* What the exercise asks
For the copy, please give all of the data again exactly and leave the pictures out.

* Data shown
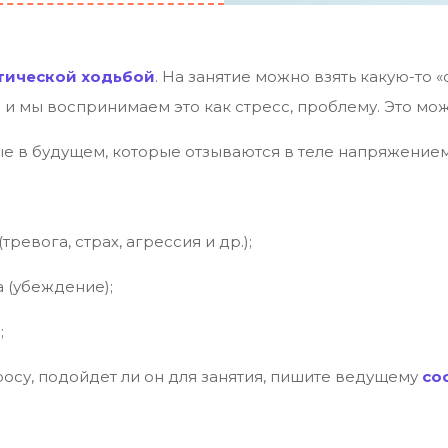
тической ходьбой
. На занятие можно взять какую-то 
и и мы воспринимаем это как стресс, проблему. Это мож
е в будущем, которые отзываются в теле напряжением
ревога, страх, агрессия и др.);
 (убеждение);
;
росу, подойдет ли он для занятия, пишите ведущему
со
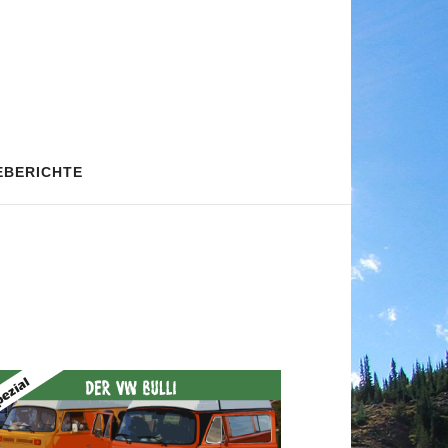
EBERICHTE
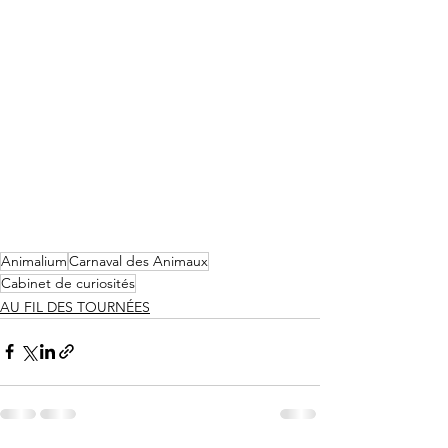
Animalium
Carnaval des Animaux
Cabinet de curiosités
AU FIL DES TOURNÉES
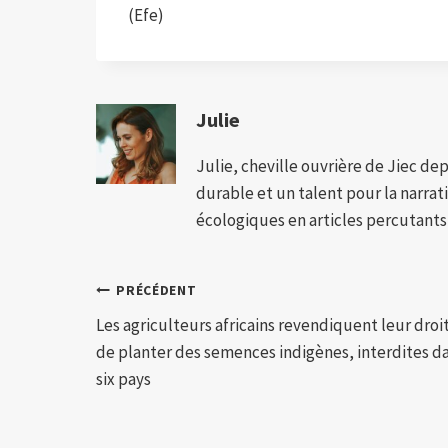
(Efe)
Julie
Julie, cheville ouvrière de Jiec de
durable et un talent pour la narra
écologiques en articles percutants,
Navigation
PRÉCÉDENT
Les agriculteurs africains revendiquent leur droi
de
de planter des semences indigènes, interdites d
l’article
six pays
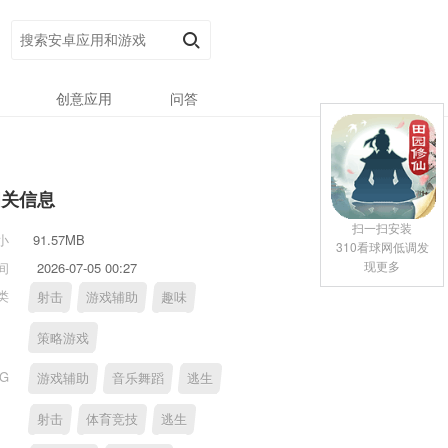
创意应用
问答
相关信息
扫一扫安装
小
91.57MB
310看球网低调发
现更多
间
2026-07-05 00:27
类
射击
游戏辅助
趣味
策略游戏
AG
游戏辅助
音乐舞蹈
逃生
射击
体育竞技
逃生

* Solution for this task
тической ходьбой
. На занятие можно взять какую-то 
и и мы воспринимаем это как стресс, проблему. Это мож
е в будущем, которые отзываются в теле напряжением
ревога, страх, агрессия и др.);
 (убеждение);
;
росу, подойдет ли он для занятия, пишите ведущему
со
EBERICHTE
Animalium
Carnaval des Animaux
Cabinet de curiosités
AU FIL DES TOURNÉES
(Efe)
Julie
Julie, cheville ouvrière de Jiec de
durable et un talent pour la narra
écologiques en articles percutants,
Navigation
PRÉCÉDENT
Les agriculteurs africains revendiquent leur droi
de
de planter des semences indigènes, interdites d
l’article
six pays
创意应用
问答
相关信息
扫一扫安装
小
91.57MB
310看球网低调发
现更多
间
2026-07-05 00:27
类
射击
游戏辅助
趣味
策略游戏
AG
游戏辅助
音乐舞蹈
逃生
射击
体育竞技
逃生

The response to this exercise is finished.